Bank fishermen do well on the corners of seawalls or in spots just a cast inshore from clam beds or other likely habitat. Breakwaters and jetties at the mouths of rivers offer particularly good fishing. For example, there's super perch fishing each fall all along the West Coast and a chance to hit steelhead or salmon as they enter freshwater. However, the most consistent results come to jetty fishermen who concentrate on cod, ling, flounder and other bottom fish available year round.

The mouth of any bay also produces if you can find deep water within casting range. Piers on both sides of the Golden Gate Bridge give access to such fishing. So do piers in Port Angeles and other coastal cities from Mexico to Canada.

Piers on open ocean beaches seem a bit tougher for beginners who should stay in bay. Ocean piers are high above the water so require special landing techniques and, usually, heavier tackle.

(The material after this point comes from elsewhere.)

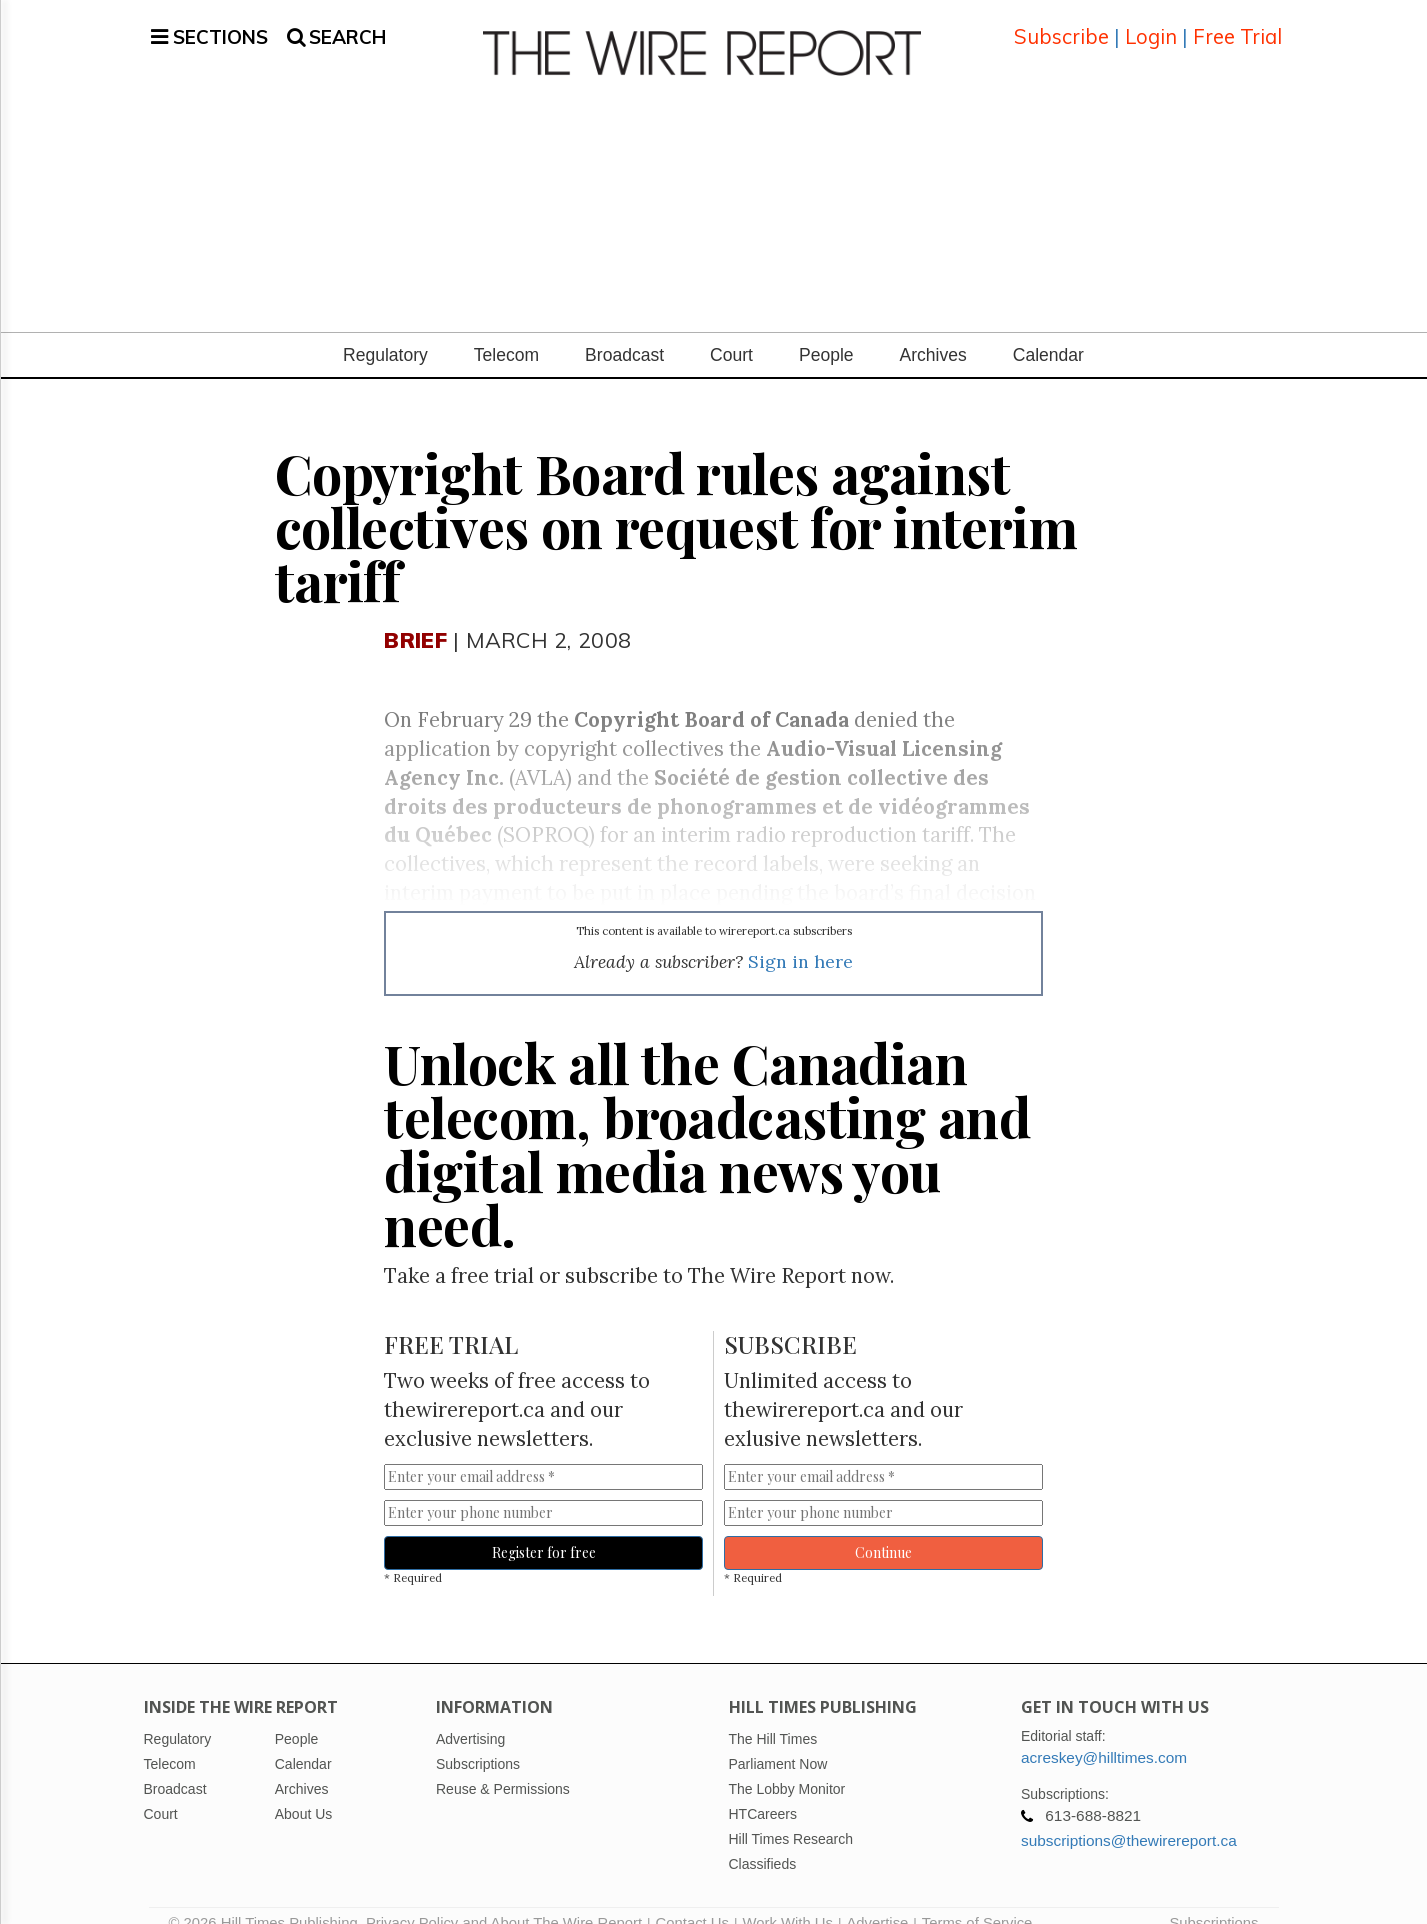  I want to click on Archives, so click(933, 331).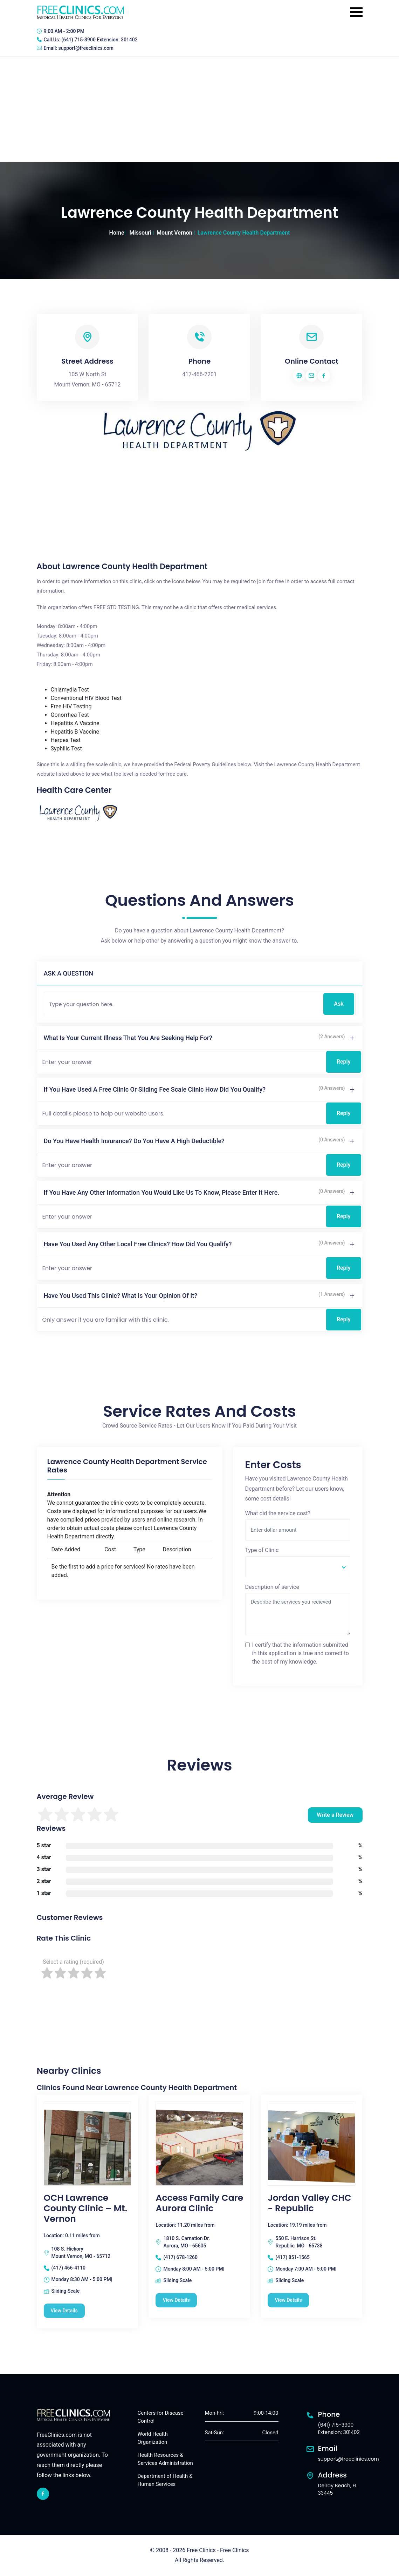 Image resolution: width=399 pixels, height=2576 pixels. I want to click on If you have any other information you would like us to know, please enter it here., so click(162, 1192).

They do, as is the case with Monterey Piers or Pacifica Pier just South of San Francisco, let you reach prime salmon or striped bass. Southern California ocean piers offer mackerel, Bonita, all sorts of perch and, from time to time, barracuda or yellowtail.

Rocky, and in tropical waters, coral reefs offer special excitement. In Northern California, fishermen tie a foot of line to the end of a long cane pole, bait a hook with mussels from the rocks and probe deep into cracks in the reefs at low tide. In tropical waters locals use the same kind of poles with longer lines to fish tide pools. In many cases you can enjoy clamming, musseling or crabbing in the same waters and take home a sack of delicious seafood.

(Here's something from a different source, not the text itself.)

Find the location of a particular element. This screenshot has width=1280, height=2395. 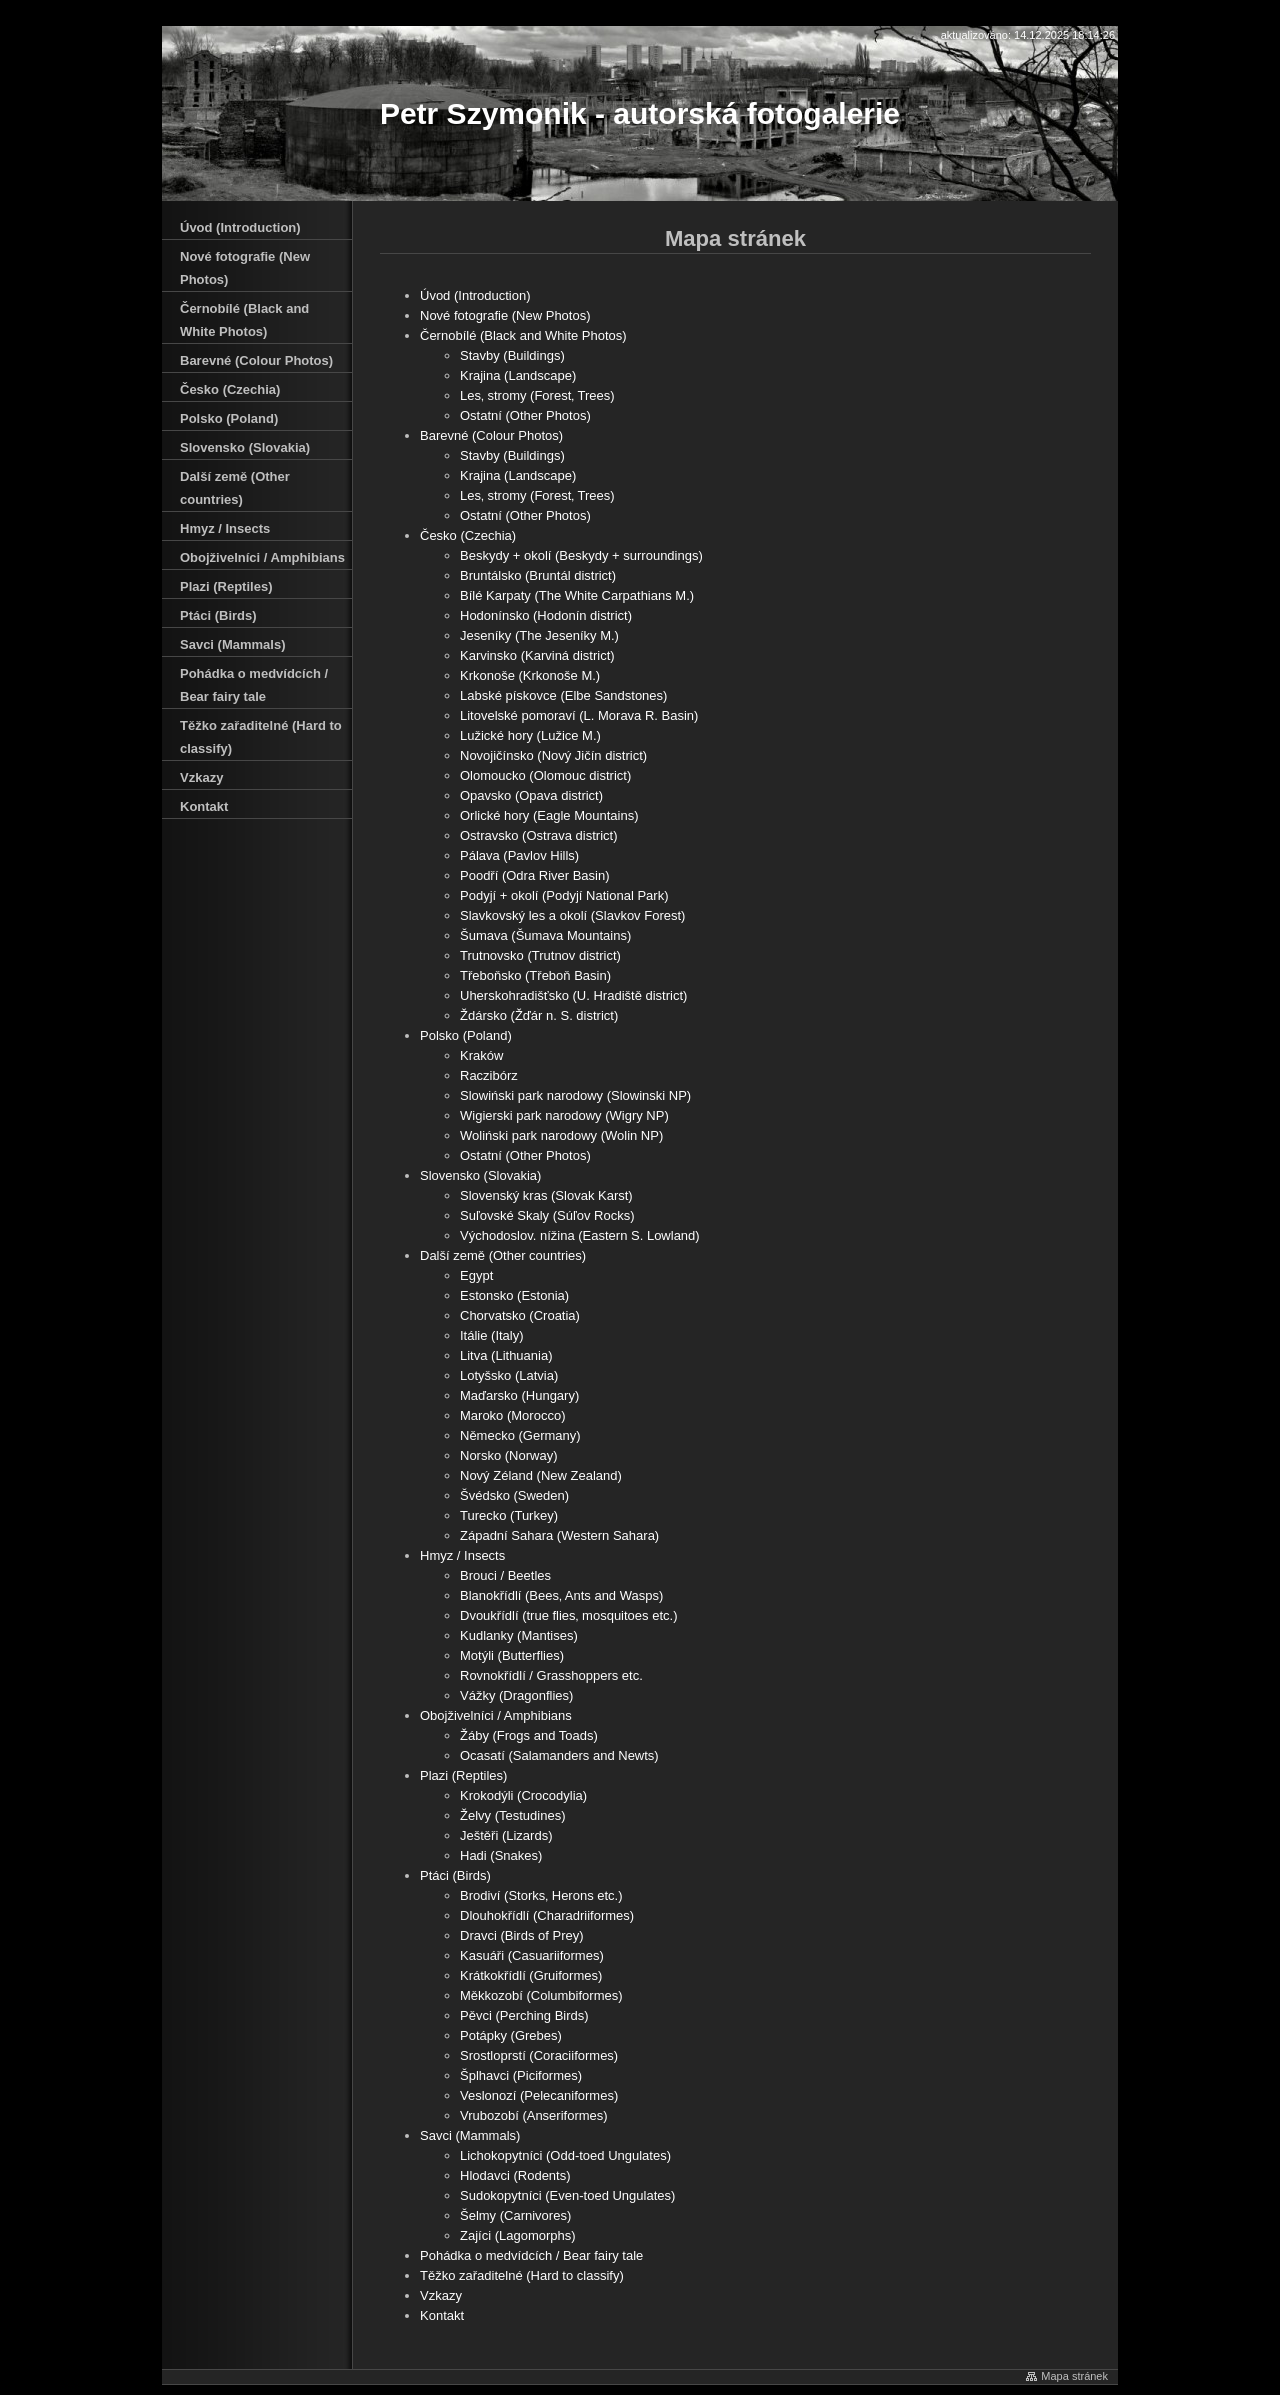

Enjoyment is really the key to coast days. You can watch oil tankers play dodger cars with sailboats in the mouth of the Golden Gate or check the aquatic traffic jams off any Southern California marina. You can listen to the foghorns off Oregon river mouth jetties and imagine them the cries of mysterious sea beasts. You can simply park near the water, toss out a bait, stick your rod in a holder and listen to your favorite sport on the radio as the day passes. Best of all, you escape phones, traffic jams and the cares of the city in fresh ocean breezes. So the fish you catch become a bonus that punctuates an enjoyable day with a period or even exclamation point, rather than the quarry you must seek with grim determination.